Assignment:
Reproduce the records below exactly from their first line through the line containing "[button] (424, 1645)", omitting all pictures.

Record set:

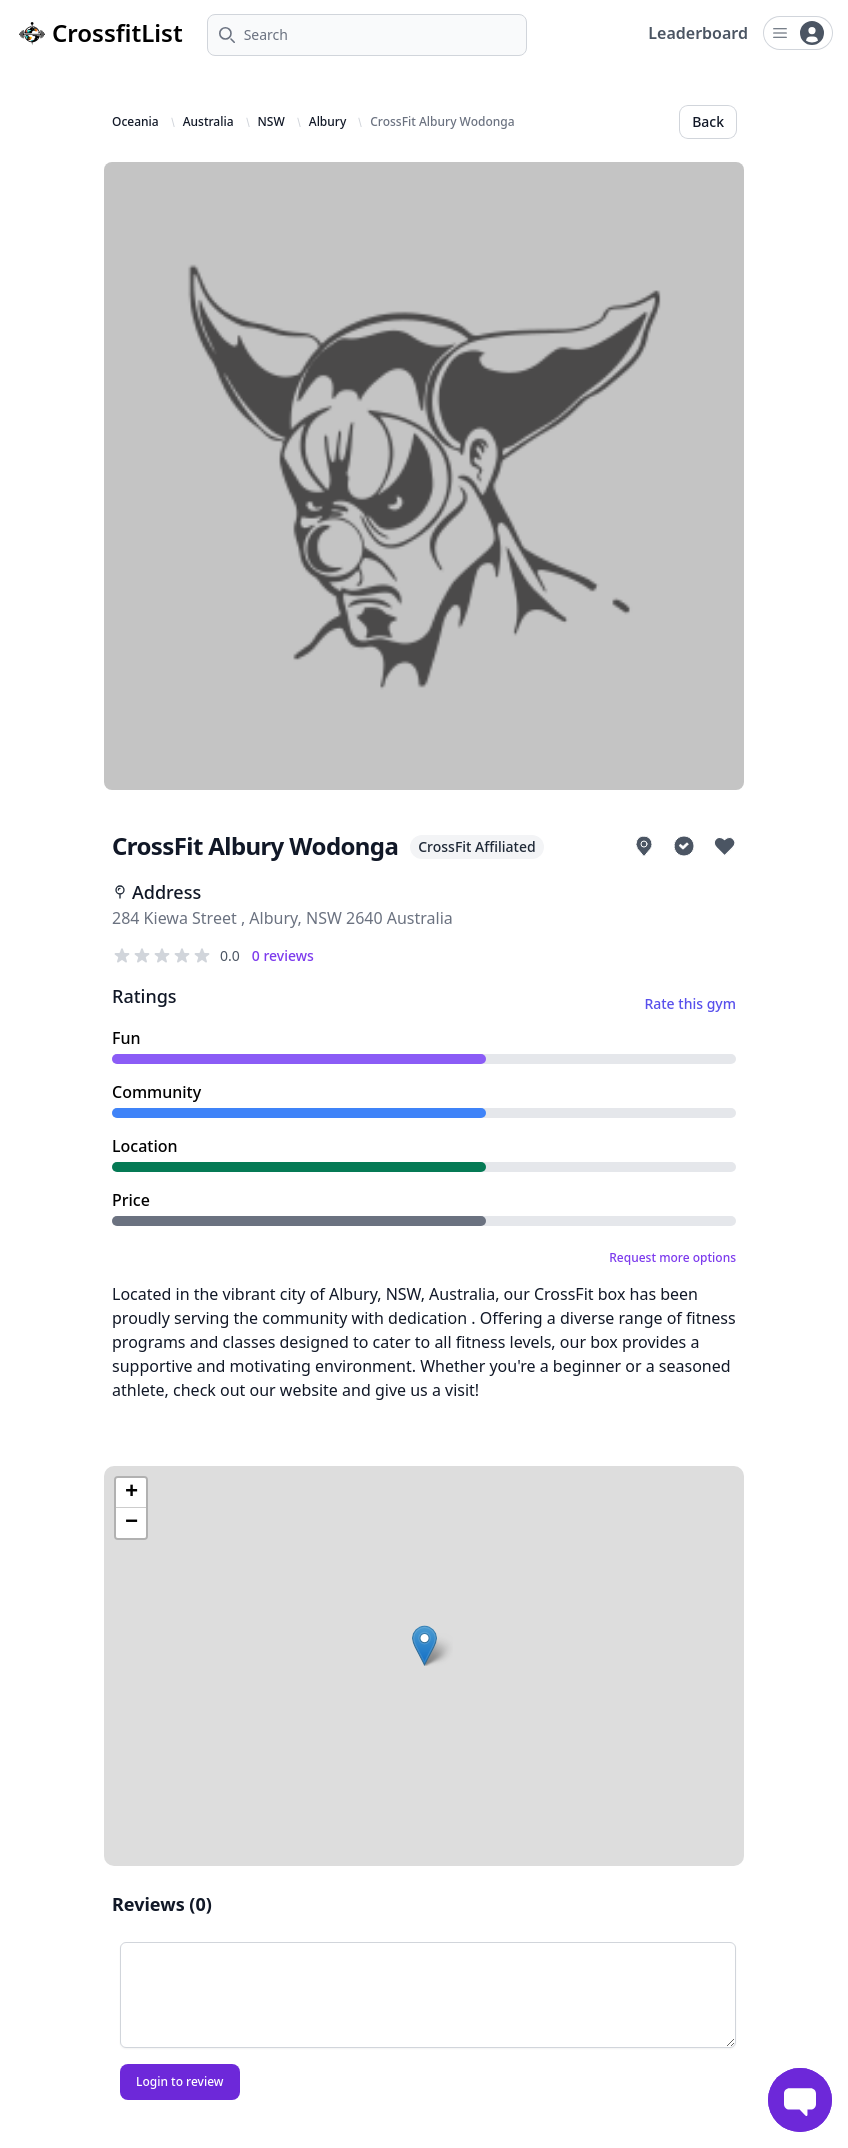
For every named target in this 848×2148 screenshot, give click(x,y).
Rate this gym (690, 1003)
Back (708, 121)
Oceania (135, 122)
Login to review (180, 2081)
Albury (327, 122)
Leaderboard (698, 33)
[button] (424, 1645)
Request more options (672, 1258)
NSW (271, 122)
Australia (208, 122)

Expected answer:
For every named target in this 848×2148 screenshot, give click(x,y).
Rate this gym (690, 1003)
Back (708, 121)
Oceania (135, 122)
Login to review (180, 2081)
Albury (327, 122)
Leaderboard (698, 33)
[button] (424, 1645)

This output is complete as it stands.